EXTRACTED MATERIAL:
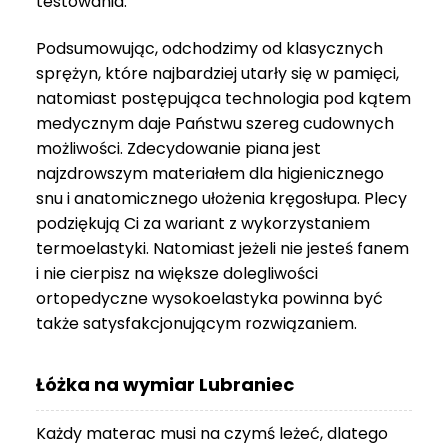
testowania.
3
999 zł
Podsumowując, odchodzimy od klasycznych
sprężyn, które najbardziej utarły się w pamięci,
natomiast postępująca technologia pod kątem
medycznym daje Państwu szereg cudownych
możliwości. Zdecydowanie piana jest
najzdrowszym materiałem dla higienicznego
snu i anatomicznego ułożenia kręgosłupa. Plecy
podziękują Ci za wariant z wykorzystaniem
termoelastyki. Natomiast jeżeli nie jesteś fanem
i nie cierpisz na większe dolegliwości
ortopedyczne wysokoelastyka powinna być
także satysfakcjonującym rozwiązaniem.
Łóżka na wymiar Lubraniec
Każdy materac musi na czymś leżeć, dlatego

TASK OBJECTIVE: The pictures in the listing above are to be dropped, and everything else reproduced exactly.

ANSWER SPACE:
testowania.
3
999 zł
Podsumowując, odchodzimy od klasycznych
sprężyn, które najbardziej utarły się w pamięci,
natomiast postępująca technologia pod kątem
medycznym daje Państwu szereg cudownych
możliwości. Zdecydowanie piana jest
najzdrowszym materiałem dla higienicznego
snu i anatomicznego ułożenia kręgosłupa. Plecy
podziękują Ci za wariant z wykorzystaniem
termoelastyki. Natomiast jeżeli nie jesteś fanem
i nie cierpisz na większe dolegliwości
ortopedyczne wysokoelastyka powinna być
także satysfakcjonującym rozwiązaniem.
Łóżka na wymiar Lubraniec
Każdy materac musi na czymś leżeć, dlatego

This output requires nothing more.